First, so-called sponge structures have been used as benchmark geometry to develop the specific CFD setup needed. It embeds a representative elementary volume of the sponge structure into a larger simulation environment, which is modeled as a homogeneous porous medium with equivalent effective pressure drop and heat transfer properties. The CFD analysis has been restricted to laminar air flow conditions and included an extensive comparison of the pressure drop and heat transfer results with available experimental data and established literature correlations. This proof of concept confirmed the reliability of the CFD approach, which is why it has been exploited for further predictive analyses.
Then, the CFD results and accessible information on the flow tortuosity, frictional and form drag contributions of pressure drop have been used to derive physically plausible laws behind the prevailing transport processes.
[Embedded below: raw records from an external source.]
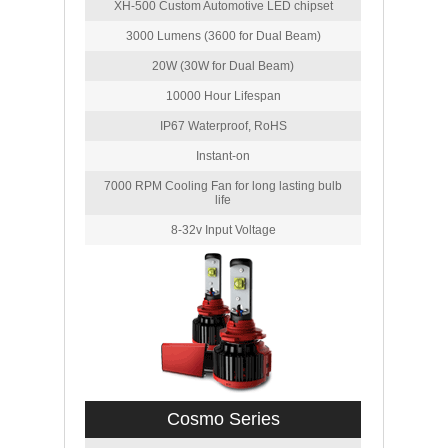
XH-500 Custom Automotive LED chipset
3000 Lumens (3600 for Dual Beam)
20W (30W for Dual Beam)
10000 Hour Lifespan
IP67 Waterproof, RoHS
Instant-on
7000 RPM Cooling Fan for long lasting bulb
life
8-32v Input Voltage
Cosmo Series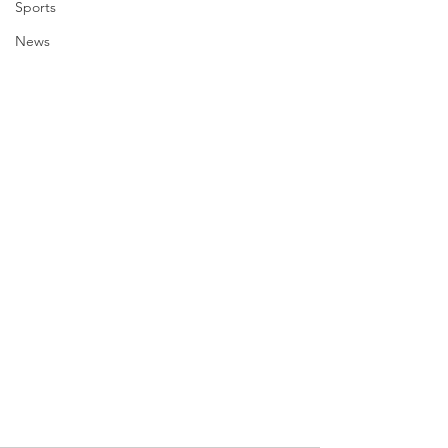
Sports
News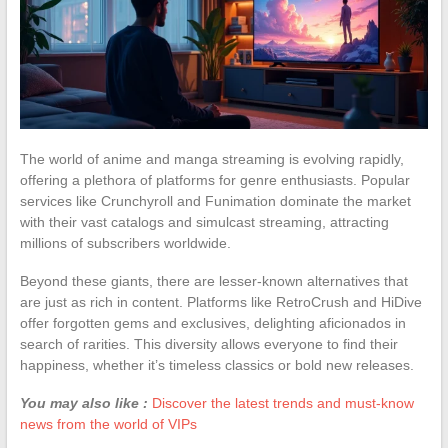
The world of anime and manga streaming is evolving rapidly,
offering a plethora of platforms for genre enthusiasts. Popular
services like Crunchyroll and Funimation dominate the market
with their vast catalogs and simulcast streaming, attracting
millions of subscribers worldwide.
Beyond these giants, there are lesser-known alternatives that
are just as rich in content. Platforms like RetroCrush and HiDive
offer forgotten gems and exclusives, delighting aficionados in
search of rarities. This diversity allows everyone to find their
happiness, whether it’s timeless classics or bold new releases.
You may also like :
Discover the latest trends and must-know
news from the world of VIPs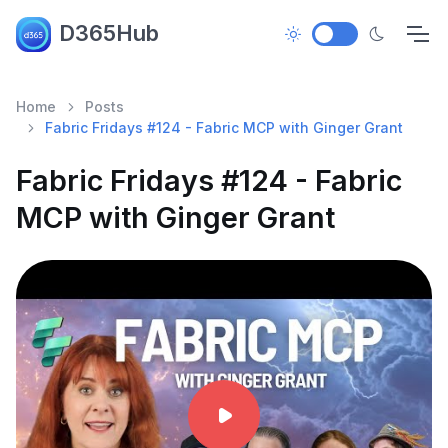
D365Hub
Home
Posts
Fabric Fridays #124 - Fabric MCP with Ginger Grant
Fabric Fridays #124 - Fabric
MCP with Ginger Grant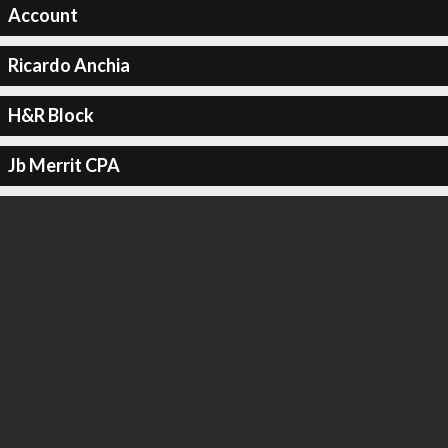
Account
Ricardo Anchia
H&R Block
Jb Merrit CPA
Thus, the applicability of the Generalized Lévêque equation (GLE) for the analogy of momentum and heat transfer has been shown and new correlations for pressure drop and heat transfer derived. They comply with the analytical laws of the boundary layer theory.
In a last step, it was dared to transfer these laws to other, regular types of consolidated, highly porous media. The pressure drop results and qualitative heat transfer result trends have been found to match well for all representatives with a permanent reformation of boundary layers. Furthermore, first steps towards a heat transfer efficiency analysis based on the GLE have been conducted.